PV Holding Corp. v. Hank Ross Med., P.C.

PV Holding Corp. v Hank Ross Med., P.C. (2020 NY Slip Op 06367)
PV Holding Corp. v Hank Ross Med., P.C.
2020 NY Slip Op 06367
Decided on November 05, 2020
Appellate Division, First Department
Published by New York State Law Reporting Bureau pursuant to Judiciary Law § 431.
This opinion is uncorrected and subject to revision before publication in the Official Reports.


Decided and Entered: November 05, 2020
Before: Acosta, P.J., Singh, Kennedy, Shulman, JJ.

Index No. 153793/17 Appeal No. 12279 Case No. 2020-01894

[*1]PV Holding Corp., et al, Plaintiffs-Appellants,

v

Hank Ross Medical, P.C., et al., Defendants, RA Medical Services, P.C., et al., Defendants-Respondents.




Rubin, Fiorella, Friedman & Mercante LLP, New York (David F. Boucher, Jr. of counsel), for appellants.

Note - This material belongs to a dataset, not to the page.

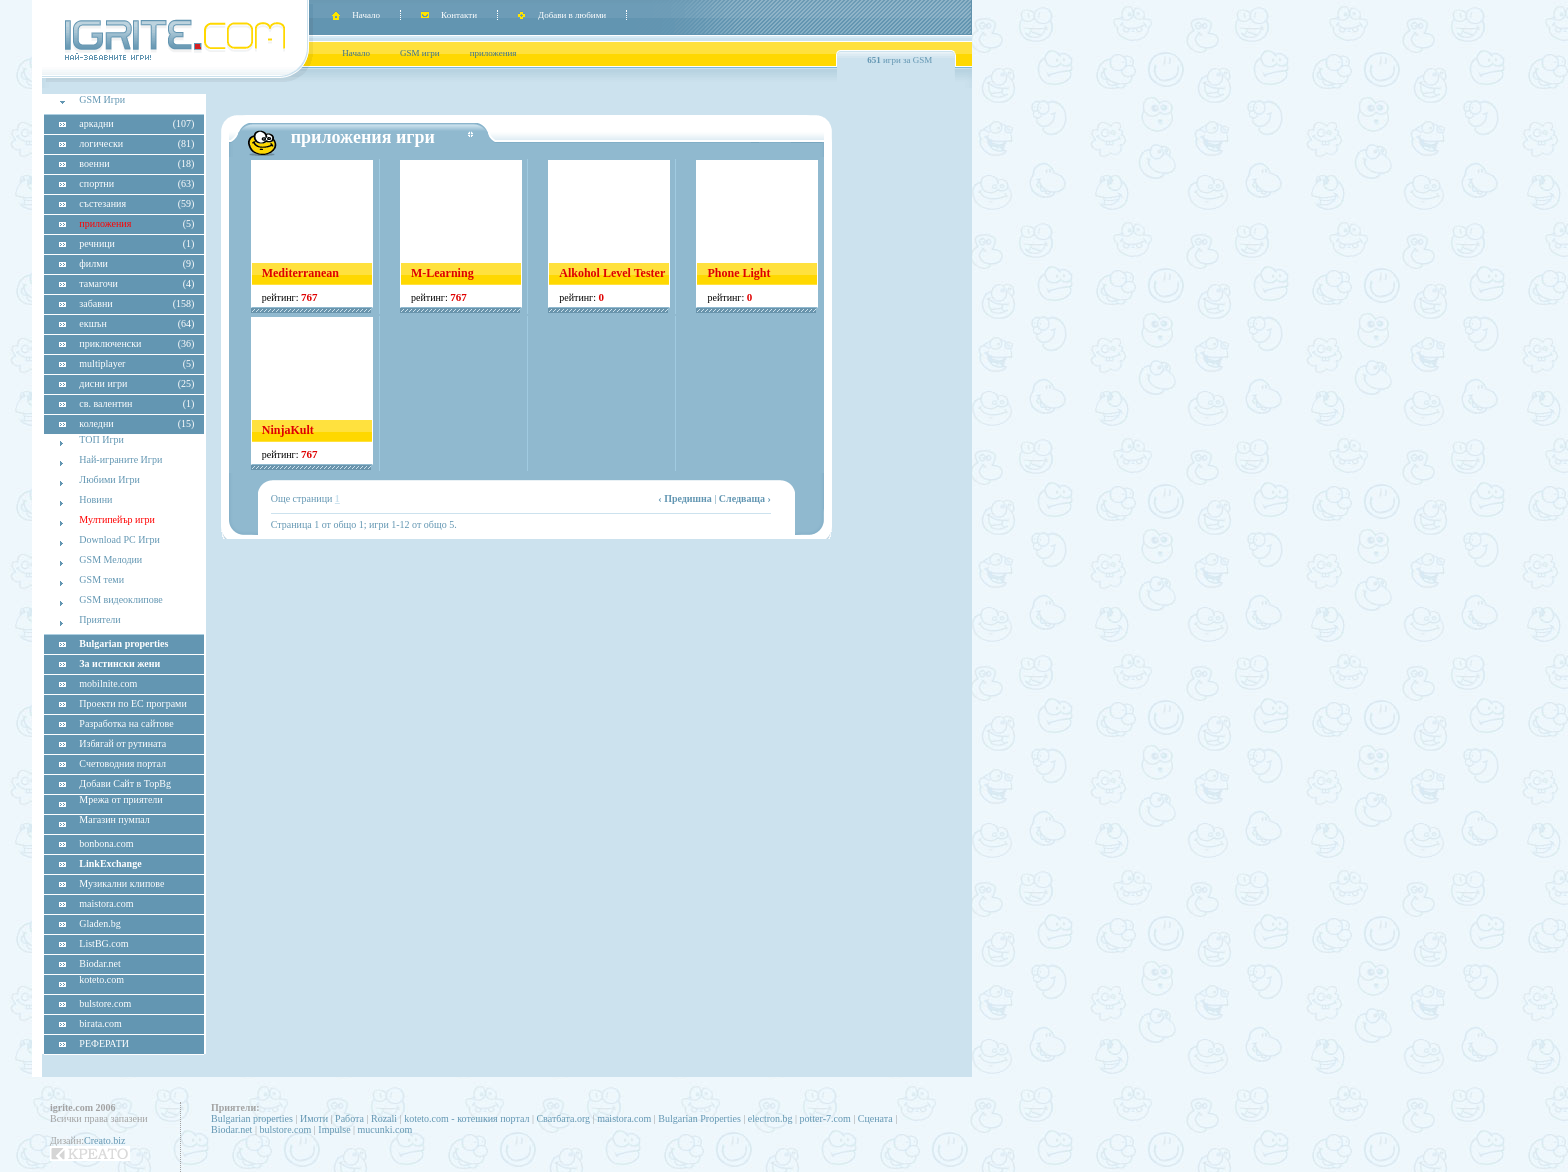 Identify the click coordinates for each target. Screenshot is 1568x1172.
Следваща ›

The Rybak Firm, PLLC, Brooklyn (Maksim Leyvi of counsel), for respondents.



Order, Supreme Court, New York County (John J. Kelley, J.), entered on or about September 24, 2019, which denied plaintiffs' motion for summary judgment declaring they have no obligation to pay no-fault benefits to the health care defendants who provided services to the individual defendants who claimed injury arising from an automobile accident, unanimously modified, on the law, to declare that claimant Ronald Garcia's repeated nonappearance for properly scheduled independent medical examinations (IME) was a failure on his part to fulfill a condition precedent to coverage, thus vitiating his coverage under the policy, and otherwise affirmed, without costs.

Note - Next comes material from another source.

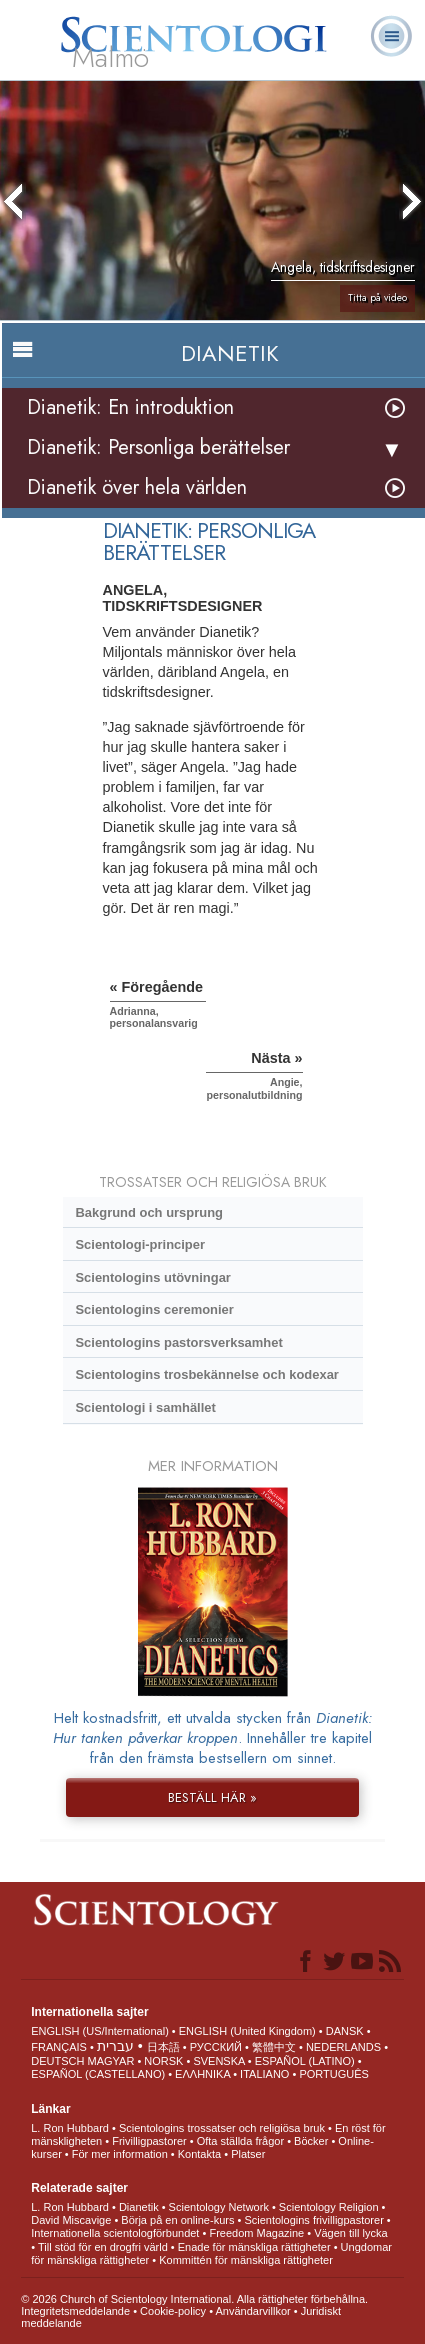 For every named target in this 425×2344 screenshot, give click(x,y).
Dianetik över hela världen (137, 487)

Avis, a self-insurer of its rental vehicles, did not establish prima facie entitlement to summary judgment on its claim for declaratory relief as against claimant defendants Emanuel Sumner, Aaron Hutchinson, and Robert Eugene Henry, because it failed to demonstrate that the IMEs were sought before any medical provider claims were filed (cf. Hertz Vehicles, LLC v Alluri, 171 AD3d 432 [1st Dept 2019]). Avis acknowledged that there were many claims already submitted to it by defendant health care providers, and that the magnitude of the claims was part of the reason that prompted it to schedule the IMEs. Having offered no evidence as to when the earlier claims were filed, on which claimant's behalf such claims were filed, and whether any initial verifications were sent out and returned to the insurer from particular health care providers, Avis was bound to adhere to the strict claim procedures set forth in 11 NYCRR 65-3.5(b), 65-3.5(d) and 65-3.6 regarding the scheduling of IMEs (see American Tr. Ins. Co. v Longevity Med. Supply, Inc., 131 AD3d 841 [1st Dept 2015]; American Tr. Ins. Co. v Vance, 131 AD3d 849 [1st Dept 2015]). Avis offered no proof that it complied with these no-fault claim procedures as to the claimants Sumner, Hutchinson and Henry.

Avis's proof, however, did demonstrate that it scheduled claimant Ronald Garcia's initial IMEs within 15 business days of receiving a claim verification form from a healthcare provider, and that after Garcia failed to appear at the initial IMEs, it then rescheduled the IMEs in accordance with the time constraints in 11 NYCRR 65-3.6(b), and Garcia once again failed to appear. A failure to attend an IME is a violation of a condition precedent to coverage which vitiates the policy (see Unitrin Advantage Ins. Co. v Bayshore Physical Therapy, PLLC, 82 AD3d 559, 560 [1st Dept 2011], lv denied 17 NY3d 705 [2011]). The repeated nonappearance effectively cancels the contract as if

there was no coverage in the first instance, permitting an insurer to deny all claims

retroactively to the date of loss and outside the 30-day deadline in which to issue a

denial (see id. at 560).

THIS CONSTITUTES THE DECISION AND ORDER

OF THE SUPREME COURT, APPELLATE DIVISION, FIRST DEPARTMENT.